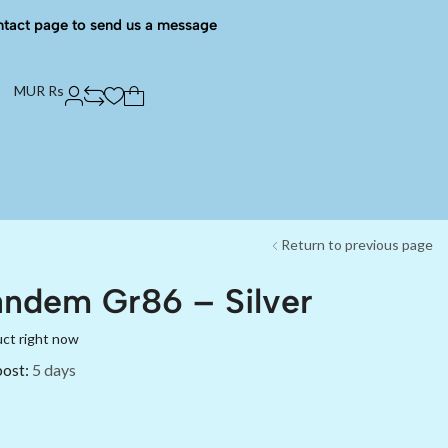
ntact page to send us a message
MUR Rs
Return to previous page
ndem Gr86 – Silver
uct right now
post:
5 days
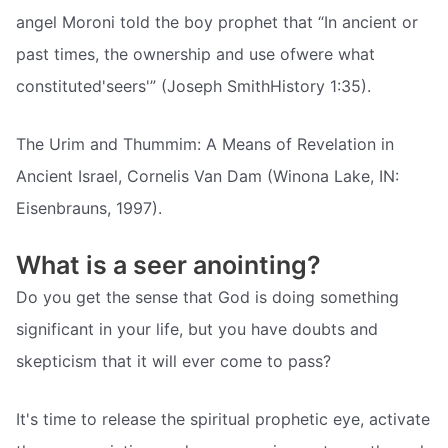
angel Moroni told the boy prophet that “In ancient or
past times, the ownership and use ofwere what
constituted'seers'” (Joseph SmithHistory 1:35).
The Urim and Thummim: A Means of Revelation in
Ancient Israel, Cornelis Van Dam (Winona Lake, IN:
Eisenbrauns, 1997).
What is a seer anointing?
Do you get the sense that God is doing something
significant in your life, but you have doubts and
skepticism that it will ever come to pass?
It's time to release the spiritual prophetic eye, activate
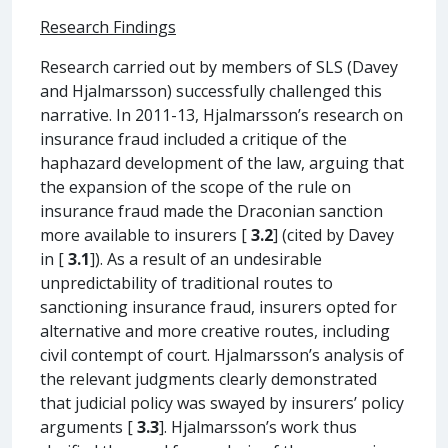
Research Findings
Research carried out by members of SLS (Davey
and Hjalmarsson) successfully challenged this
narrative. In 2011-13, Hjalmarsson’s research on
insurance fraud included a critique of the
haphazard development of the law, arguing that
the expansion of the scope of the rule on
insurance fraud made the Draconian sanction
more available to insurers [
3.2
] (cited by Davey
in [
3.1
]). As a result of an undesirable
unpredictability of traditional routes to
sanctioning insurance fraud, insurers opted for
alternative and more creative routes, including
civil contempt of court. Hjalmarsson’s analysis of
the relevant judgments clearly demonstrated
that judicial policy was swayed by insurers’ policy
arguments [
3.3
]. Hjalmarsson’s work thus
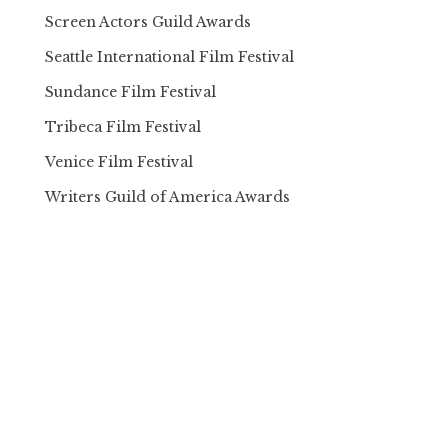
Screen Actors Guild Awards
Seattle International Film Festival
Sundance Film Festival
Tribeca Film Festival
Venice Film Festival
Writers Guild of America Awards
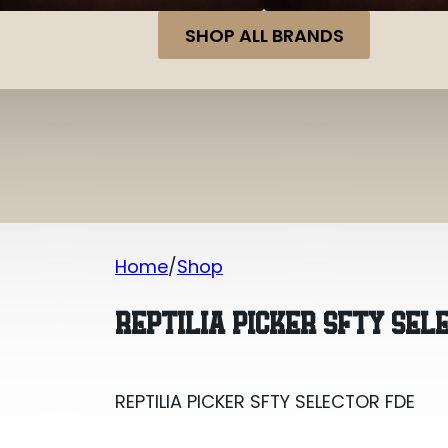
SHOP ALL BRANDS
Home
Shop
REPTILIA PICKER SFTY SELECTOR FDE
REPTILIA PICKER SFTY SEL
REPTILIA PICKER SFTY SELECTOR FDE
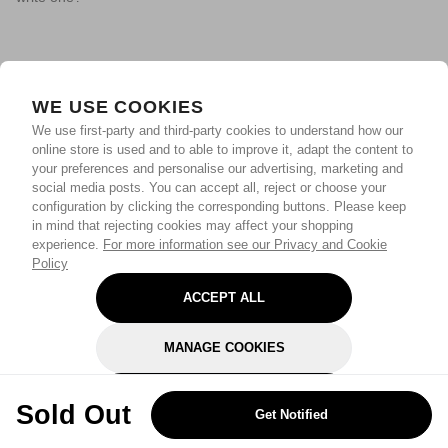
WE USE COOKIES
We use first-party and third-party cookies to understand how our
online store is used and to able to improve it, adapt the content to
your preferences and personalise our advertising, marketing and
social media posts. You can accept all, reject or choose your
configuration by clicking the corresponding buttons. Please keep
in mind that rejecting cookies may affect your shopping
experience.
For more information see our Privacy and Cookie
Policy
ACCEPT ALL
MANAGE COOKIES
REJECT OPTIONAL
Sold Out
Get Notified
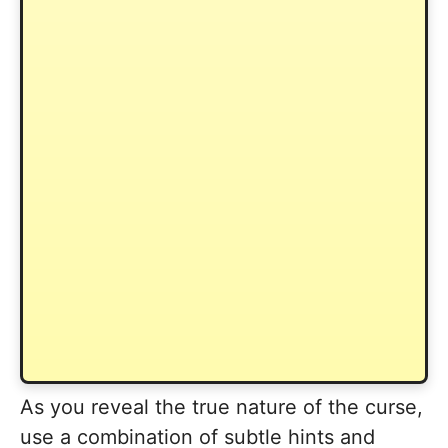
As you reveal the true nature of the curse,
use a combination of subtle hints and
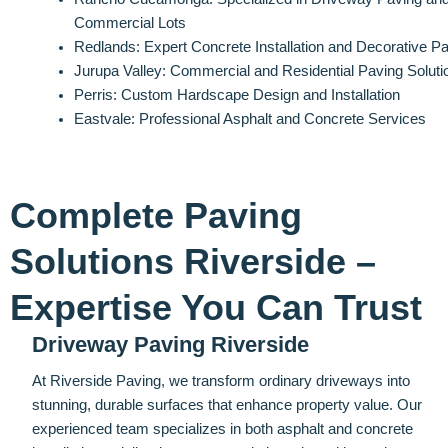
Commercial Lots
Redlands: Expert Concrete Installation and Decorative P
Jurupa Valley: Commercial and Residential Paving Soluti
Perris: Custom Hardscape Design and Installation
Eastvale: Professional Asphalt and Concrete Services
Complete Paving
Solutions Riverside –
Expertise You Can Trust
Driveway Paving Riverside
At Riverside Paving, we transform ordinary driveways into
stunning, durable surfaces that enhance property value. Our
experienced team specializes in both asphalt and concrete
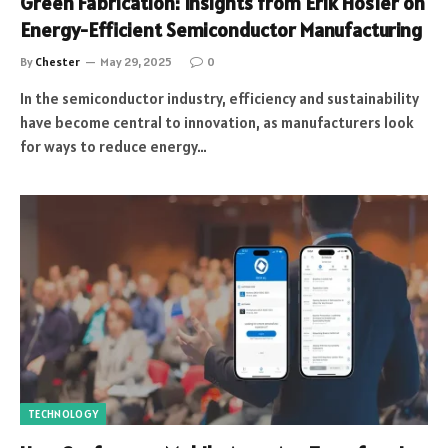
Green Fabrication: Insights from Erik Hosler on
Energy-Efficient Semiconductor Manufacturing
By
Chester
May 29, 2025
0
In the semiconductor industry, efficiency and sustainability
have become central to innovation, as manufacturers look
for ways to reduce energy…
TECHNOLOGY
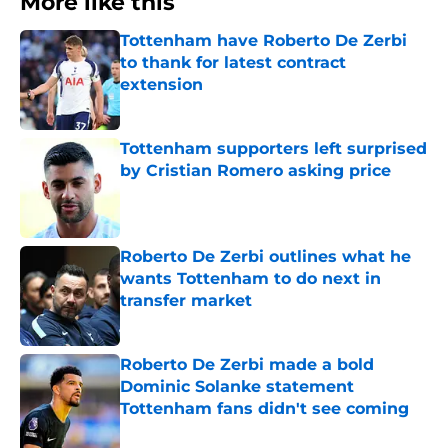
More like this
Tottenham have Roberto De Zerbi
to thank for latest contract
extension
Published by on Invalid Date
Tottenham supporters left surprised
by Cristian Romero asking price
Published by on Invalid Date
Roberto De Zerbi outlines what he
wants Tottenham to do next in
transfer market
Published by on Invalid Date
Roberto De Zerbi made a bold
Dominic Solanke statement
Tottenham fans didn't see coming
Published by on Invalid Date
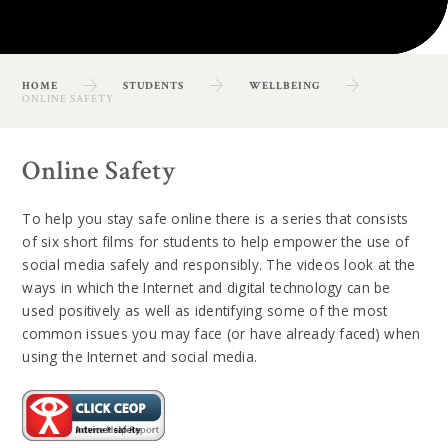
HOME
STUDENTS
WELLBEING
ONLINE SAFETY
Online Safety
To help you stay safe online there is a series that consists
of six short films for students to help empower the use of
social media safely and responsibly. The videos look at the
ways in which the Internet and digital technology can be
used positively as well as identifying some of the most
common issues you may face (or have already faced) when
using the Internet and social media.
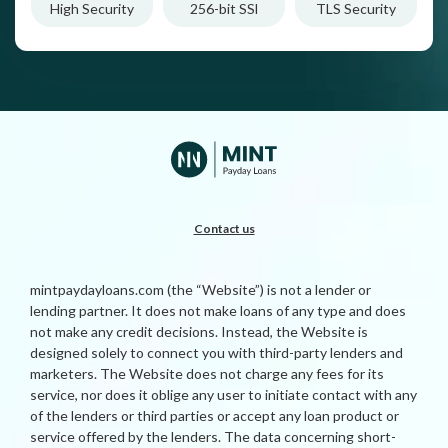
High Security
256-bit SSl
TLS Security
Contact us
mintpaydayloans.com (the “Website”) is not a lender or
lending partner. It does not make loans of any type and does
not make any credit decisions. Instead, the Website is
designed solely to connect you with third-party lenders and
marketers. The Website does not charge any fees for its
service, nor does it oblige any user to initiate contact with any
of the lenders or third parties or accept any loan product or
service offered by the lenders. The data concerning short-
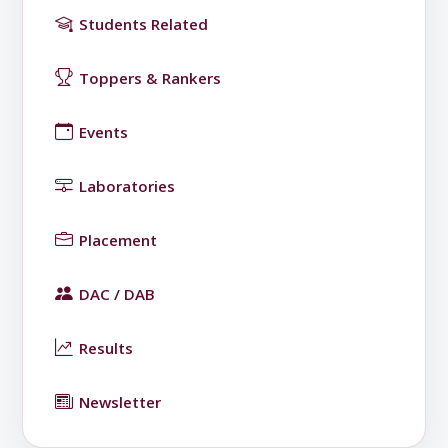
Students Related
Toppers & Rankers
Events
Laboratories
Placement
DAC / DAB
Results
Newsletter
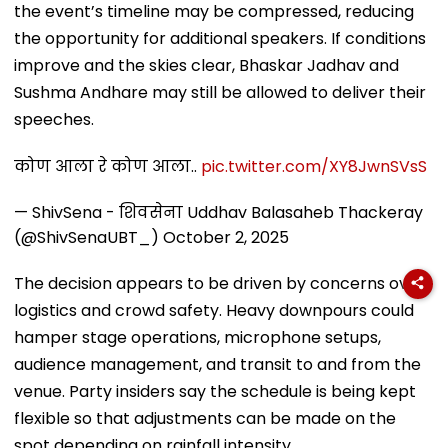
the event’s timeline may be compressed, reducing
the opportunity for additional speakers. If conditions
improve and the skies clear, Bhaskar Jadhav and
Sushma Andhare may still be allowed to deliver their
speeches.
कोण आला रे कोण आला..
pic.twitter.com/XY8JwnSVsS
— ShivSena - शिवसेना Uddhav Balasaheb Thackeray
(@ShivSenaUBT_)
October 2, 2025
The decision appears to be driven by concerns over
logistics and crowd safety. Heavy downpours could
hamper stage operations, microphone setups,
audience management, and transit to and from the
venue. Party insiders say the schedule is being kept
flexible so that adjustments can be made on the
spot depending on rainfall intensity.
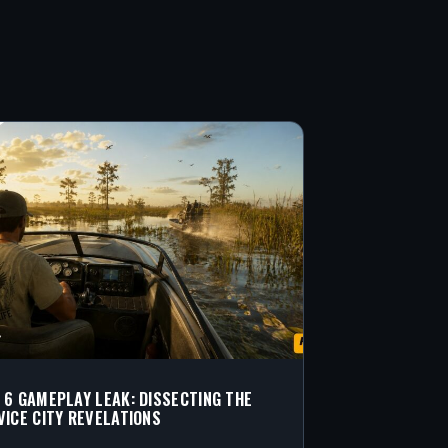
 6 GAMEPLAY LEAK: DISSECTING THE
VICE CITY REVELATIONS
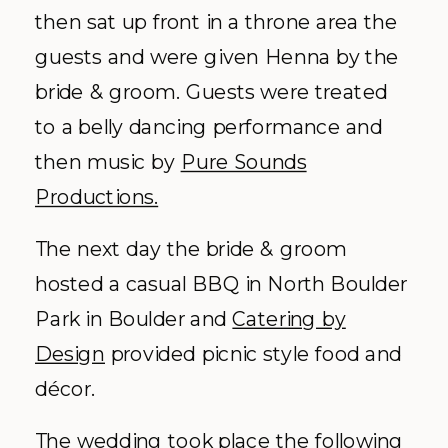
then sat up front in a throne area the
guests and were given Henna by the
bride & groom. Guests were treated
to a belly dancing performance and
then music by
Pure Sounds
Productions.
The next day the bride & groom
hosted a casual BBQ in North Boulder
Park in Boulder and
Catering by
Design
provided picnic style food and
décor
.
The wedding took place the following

• • •

* [What is required]: The response consists of the lines above that contain "Installation".

* [Response area]:
Redlands: Expert Concrete Installation and Decorative P
Perris: Custom Hardscape Design and Installation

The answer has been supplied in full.